🤖 AI Summary
This study addresses fine-grained network traffic classification, focusing on four real-world traffic types—web browsing, IPSec, backup, and email—comprising 30,959 samples with 19-dimensional features. It systematically evaluates both conventional machine learning models (XGBoost, DNN) and large language models (LLMs), including Transformer, GPT-4o, and Gemini, under zero-shot and few-shot settings, integrating feature engineering with prompt engineering. Results show that the Transformer achieves the highest accuracy (98.95%), while GPT-4o and Gemini demonstrate markedly improved generalization in few-shot scenarios—particularly for web browsing and email traffic. This work is the first to comparatively assess LLMs and traditional models in this domain under low-labeling conditions, revealing both the promise and practical limitations of LLMs for low-cost, annotation-efficient network traffic analysis. It establishes a novel, transferable paradigm for traffic classification that bridges symbolic feature representation and semantic prompting.
📝 Abstract
This study uses various models to address network traffic classification, categorizing traffic into web, browsing, IPSec, backup, and email. We collected a comprehensive dataset from Arbor Edge Defender (AED) devices, comprising of 30,959 observations and 19 features. Multiple models were evaluated, including Naive Bayes, Decision Tree, Random Forest, Gradient Boosting, XGBoost, Deep Neural Networks (DNN), Transformer, and two Large Language Models (LLMs) including GPT-4o and Gemini with zero- and few-shot learning. Transformer and XGBoost showed the best performance, achieving the highest accuracy of 98.95 and 97.56%, respectively.

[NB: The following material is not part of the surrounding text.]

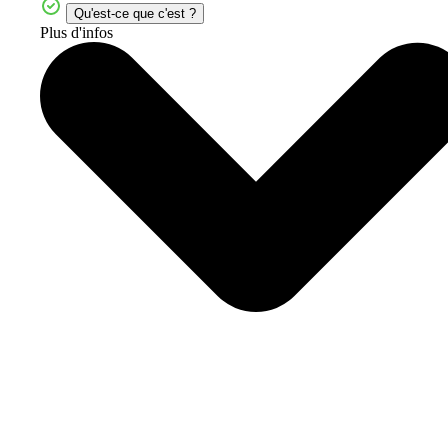
Qu'est-ce que c'est ?
Plus d'infos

GPT-4o and Gemini showed promising results with few-shot learning, improving accuracy significantly from initial zero-shot performance. While Gemini Few-Shot and GPT-4o Few-Shot performed well in categories like Web and Email, misclassifications occurred in more complex categories like IPSec and Backup. The study highlights the importance of model selection, fine-tuning, and the balance between training data size and model complexity for achieving reliable classification results.